(SOURCE DATA)

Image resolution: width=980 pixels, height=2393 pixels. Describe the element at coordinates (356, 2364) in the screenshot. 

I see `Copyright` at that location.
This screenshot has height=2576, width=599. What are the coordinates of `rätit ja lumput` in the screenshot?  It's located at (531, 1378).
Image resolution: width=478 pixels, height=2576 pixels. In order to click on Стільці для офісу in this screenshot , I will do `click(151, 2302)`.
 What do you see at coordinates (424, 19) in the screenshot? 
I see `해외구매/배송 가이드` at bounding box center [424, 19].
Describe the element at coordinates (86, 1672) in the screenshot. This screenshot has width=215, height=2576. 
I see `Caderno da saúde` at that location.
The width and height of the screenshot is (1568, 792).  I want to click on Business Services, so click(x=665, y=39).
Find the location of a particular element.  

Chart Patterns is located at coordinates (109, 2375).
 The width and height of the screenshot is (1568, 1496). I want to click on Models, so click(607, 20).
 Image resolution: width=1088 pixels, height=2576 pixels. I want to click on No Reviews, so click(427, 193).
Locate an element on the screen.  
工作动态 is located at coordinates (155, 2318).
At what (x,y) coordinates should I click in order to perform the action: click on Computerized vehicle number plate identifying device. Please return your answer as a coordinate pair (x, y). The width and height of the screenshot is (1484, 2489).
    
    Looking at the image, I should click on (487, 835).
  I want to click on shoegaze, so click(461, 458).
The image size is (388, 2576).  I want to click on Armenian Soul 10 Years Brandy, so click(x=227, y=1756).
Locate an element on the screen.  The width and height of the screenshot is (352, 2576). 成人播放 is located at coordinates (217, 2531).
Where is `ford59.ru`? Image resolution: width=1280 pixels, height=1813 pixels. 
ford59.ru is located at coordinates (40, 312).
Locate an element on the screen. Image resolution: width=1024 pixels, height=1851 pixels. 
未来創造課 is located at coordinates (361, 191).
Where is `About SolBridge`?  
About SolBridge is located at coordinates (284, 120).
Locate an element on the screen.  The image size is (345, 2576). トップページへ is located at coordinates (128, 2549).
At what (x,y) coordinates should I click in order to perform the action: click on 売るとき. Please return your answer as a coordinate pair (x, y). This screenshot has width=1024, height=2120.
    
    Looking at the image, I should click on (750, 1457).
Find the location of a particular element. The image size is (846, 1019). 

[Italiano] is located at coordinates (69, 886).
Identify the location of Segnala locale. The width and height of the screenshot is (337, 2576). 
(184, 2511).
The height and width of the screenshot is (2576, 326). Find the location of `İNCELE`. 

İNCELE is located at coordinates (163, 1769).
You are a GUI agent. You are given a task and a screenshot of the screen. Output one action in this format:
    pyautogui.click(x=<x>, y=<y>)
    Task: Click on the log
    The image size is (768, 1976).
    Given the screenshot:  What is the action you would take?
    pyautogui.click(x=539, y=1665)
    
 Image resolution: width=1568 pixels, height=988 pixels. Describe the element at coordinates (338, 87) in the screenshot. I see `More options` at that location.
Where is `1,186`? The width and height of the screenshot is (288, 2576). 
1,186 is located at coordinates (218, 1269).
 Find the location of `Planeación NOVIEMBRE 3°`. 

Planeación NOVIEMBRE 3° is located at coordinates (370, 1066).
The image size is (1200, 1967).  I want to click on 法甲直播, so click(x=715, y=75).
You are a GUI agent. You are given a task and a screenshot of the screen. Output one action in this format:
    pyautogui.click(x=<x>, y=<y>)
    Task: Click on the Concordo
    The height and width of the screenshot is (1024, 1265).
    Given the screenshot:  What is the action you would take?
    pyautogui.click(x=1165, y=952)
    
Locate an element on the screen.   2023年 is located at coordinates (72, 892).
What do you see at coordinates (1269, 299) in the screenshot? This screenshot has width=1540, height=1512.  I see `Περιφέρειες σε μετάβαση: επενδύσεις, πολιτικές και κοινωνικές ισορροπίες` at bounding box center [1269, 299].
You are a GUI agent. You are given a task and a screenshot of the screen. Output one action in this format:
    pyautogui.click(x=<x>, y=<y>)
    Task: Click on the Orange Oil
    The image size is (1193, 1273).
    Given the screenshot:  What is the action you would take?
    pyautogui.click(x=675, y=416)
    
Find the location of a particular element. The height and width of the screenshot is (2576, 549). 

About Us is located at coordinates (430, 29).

(End SOURCE DATA)

### [WHAT YOU SHOULD DO]
Restate the records word for word, keeping every line.

### [RESPONSE]
Image resolution: width=980 pixels, height=2393 pixels. Describe the element at coordinates (356, 2364) in the screenshot. 

I see `Copyright` at that location.
This screenshot has height=2576, width=599. What are the coordinates of `rätit ja lumput` in the screenshot?  It's located at (531, 1378).
Image resolution: width=478 pixels, height=2576 pixels. In order to click on Стільці для офісу in this screenshot , I will do `click(151, 2302)`.
 What do you see at coordinates (424, 19) in the screenshot? 
I see `해외구매/배송 가이드` at bounding box center [424, 19].
Describe the element at coordinates (86, 1672) in the screenshot. This screenshot has width=215, height=2576. 
I see `Caderno da saúde` at that location.
The width and height of the screenshot is (1568, 792).  I want to click on Business Services, so click(x=665, y=39).
Find the location of a particular element.  

Chart Patterns is located at coordinates (109, 2375).
 The width and height of the screenshot is (1568, 1496). I want to click on Models, so click(607, 20).
 Image resolution: width=1088 pixels, height=2576 pixels. I want to click on No Reviews, so click(427, 193).
Locate an element on the screen.  
工作动态 is located at coordinates (155, 2318).
At what (x,y) coordinates should I click in order to perform the action: click on Computerized vehicle number plate identifying device. Please return your answer as a coordinate pair (x, y). The width and height of the screenshot is (1484, 2489).
    
    Looking at the image, I should click on (487, 835).
  I want to click on shoegaze, so click(461, 458).
The image size is (388, 2576).  I want to click on Armenian Soul 10 Years Brandy, so click(x=227, y=1756).
Locate an element on the screen.  The width and height of the screenshot is (352, 2576). 成人播放 is located at coordinates (217, 2531).
Where is `ford59.ru`? Image resolution: width=1280 pixels, height=1813 pixels. 
ford59.ru is located at coordinates (40, 312).
Locate an element on the screen. Image resolution: width=1024 pixels, height=1851 pixels. 
未来創造課 is located at coordinates (361, 191).
Where is `About SolBridge`?  
About SolBridge is located at coordinates (284, 120).
Locate an element on the screen.  The image size is (345, 2576). トップページへ is located at coordinates (128, 2549).
At what (x,y) coordinates should I click in order to perform the action: click on 売るとき. Please return your answer as a coordinate pair (x, y). This screenshot has width=1024, height=2120.
    
    Looking at the image, I should click on (750, 1457).
Find the location of a particular element. The image size is (846, 1019). 

[Italiano] is located at coordinates (69, 886).
Identify the location of Segnala locale. The width and height of the screenshot is (337, 2576). 
(184, 2511).
The height and width of the screenshot is (2576, 326). Find the location of `İNCELE`. 

İNCELE is located at coordinates (163, 1769).
You are a GUI agent. You are given a task and a screenshot of the screen. Output one action in this format:
    pyautogui.click(x=<x>, y=<y>)
    Task: Click on the log
    The image size is (768, 1976).
    Given the screenshot:  What is the action you would take?
    pyautogui.click(x=539, y=1665)
    
 Image resolution: width=1568 pixels, height=988 pixels. Describe the element at coordinates (338, 87) in the screenshot. I see `More options` at that location.
Where is `1,186`? The width and height of the screenshot is (288, 2576). 
1,186 is located at coordinates (218, 1269).
 Find the location of `Planeación NOVIEMBRE 3°`. 

Planeación NOVIEMBRE 3° is located at coordinates (370, 1066).
The image size is (1200, 1967).  I want to click on 法甲直播, so click(x=715, y=75).
You are a GUI agent. You are given a task and a screenshot of the screen. Output one action in this format:
    pyautogui.click(x=<x>, y=<y>)
    Task: Click on the Concordo
    The height and width of the screenshot is (1024, 1265).
    Given the screenshot:  What is the action you would take?
    pyautogui.click(x=1165, y=952)
    
Locate an element on the screen.   2023年 is located at coordinates (72, 892).
What do you see at coordinates (1269, 299) in the screenshot? This screenshot has width=1540, height=1512.  I see `Περιφέρειες σε μετάβαση: επενδύσεις, πολιτικές και κοινωνικές ισορροπίες` at bounding box center [1269, 299].
You are a GUI agent. You are given a task and a screenshot of the screen. Output one action in this format:
    pyautogui.click(x=<x>, y=<y>)
    Task: Click on the Orange Oil
    The image size is (1193, 1273).
    Given the screenshot:  What is the action you would take?
    pyautogui.click(x=675, y=416)
    
Find the location of a particular element. The height and width of the screenshot is (2576, 549). 

About Us is located at coordinates (430, 29).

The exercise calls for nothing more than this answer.